Reheating the mash took a good deal of stirring, but the excess water cooked off. The sprouts were tender by now and just needed to be lifted out with a slotted spoon. In both cases things hadn’t worked out as the recipe said and I had had to wing it.

The last ingredient, the guests, arrived just in time.

We had the champagne with the cake, a tropical coconut cake from Susiecakes in Manhattan Beach, which didn’t look exactly like this one. It had pineapple in the middle.

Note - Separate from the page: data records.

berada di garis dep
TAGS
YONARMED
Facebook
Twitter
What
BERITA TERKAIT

coconut cakeThankfulness is a great shortcut to happiness and mental health. And relief of back pain.

PS I drank the chardonnay anyway.

Considering Loss at Thanksgiving

Recently, I lost my usual social group. It’s because of the flood, the basement flood at the tai chi club I attended two or three times a week. It wasn’t even a very deep flood, not what others in my town experienced that July 8th when the heavens opened, but deep enough to cause a flowering of mould or noxious fungi. Initially, it smelled like charred wood. When no one else seemed to smell it, I knew I was in trouble. A blinding headache confirmed my suspicion. I withdrew. I raised an alarm. This was a health hazard, I said. The contractor who dealt with the building agreed. The rug had to be pulled up and the floor treated with anti-fungal cleaner.

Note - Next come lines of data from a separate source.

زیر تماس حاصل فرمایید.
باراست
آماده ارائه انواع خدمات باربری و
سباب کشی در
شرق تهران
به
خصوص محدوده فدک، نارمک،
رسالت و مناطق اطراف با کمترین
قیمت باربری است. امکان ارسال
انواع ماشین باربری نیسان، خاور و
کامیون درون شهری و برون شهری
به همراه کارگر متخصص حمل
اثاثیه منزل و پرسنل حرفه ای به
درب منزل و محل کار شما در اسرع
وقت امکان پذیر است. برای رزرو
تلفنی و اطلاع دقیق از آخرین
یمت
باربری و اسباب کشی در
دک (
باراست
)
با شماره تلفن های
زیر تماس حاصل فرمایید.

It is now three months later. The rug is still there and so is the over-growth of fungus.

I tried visiting a month ago. As soon as I walked in the door, I got light-headed. Surely, I would adapt. Half an hour later, I kept saying I had to go because my head was aching, but I seemed incapable of taking myself out the door. Walking toward my car, I knew it was the beginning of the end. On Friday, I turned in my key. The instructor who took it asked me how long it takes me to get to the club I now attend.

It is true that I am now going to another location of the same outfit, half an hour closer than the mouldy one, a spacious, airy building that brings to mind Hemingway’s “clean, well lighted place”. But it lacks the 50 or so familiar faces I used to gab to and the four good friends I had made there.

There is a good deal of self-pity involved. I had been going to that club for eleven years and was instrumental in its membership expansion, in upgrading the building and in fund-raising. Every so often, I am given public credit for this. Don’t want it. Want a de-fungused basement.

Give that up, Joyce. You did it. Now it’s done. Have the grace not to snivel.

So I took Magic Erasers into the new club and scrubbed the baseboards before class. I talk to absolutely everyone who will give me the time of day. I take food in for potluck lunches. There’s got to be a pony under this pile of — fungus.

In other news: the cottage I love is being sold. We will not be able to rent it next year. A beloved house in Southern California is being lost to bankruptcy, a loss which reminds me of an earlier loss that I spoke of in my post about The Great Gatsby. https://115journals.com/2013/05/17/the-great-gatsby-a-personal-response/

Worst of all and no joking matter, a young relative is dying. I do not claim that this will actually be my loss, because I am peripheral. It is, nevertheless, a source of grief, all the more because it reminds me that I very nearly lost someone much closer. https://115journals.com/2013/01/06/shed-come-undone/

Roots are being torn up. I pulled two fat carrots out of a garden a few days ago. They are destined to join parsnips and turnip in a mash-up tomorrow. Heat, butter, nutmeg and sea salt will transform them into a mouth-watering Thanksgiving delight. (A Canuckian Thanksgiving) And I know that these changes are also transformative, but, like the carrots, I don’t yet see what we are becoming. I catch glimpses – a new home for one of us among mountain pines, my renewed friendship with my ex-husband after 30 years estrangement and various spiritual books assure me that the young man is about to be changed into “something rich and rare”.

Blake has observed that if we had stayed together in that house under the hill, skimming the leaves out of the pool and feeding the birds outside the patio door, we would be stodgy and rigid. He doesn’t add “whereas we are flexible, large-minded and open-hearted”. But of course we silently believe we have made a transformation of that order.

So for that change, at least, I am grateful.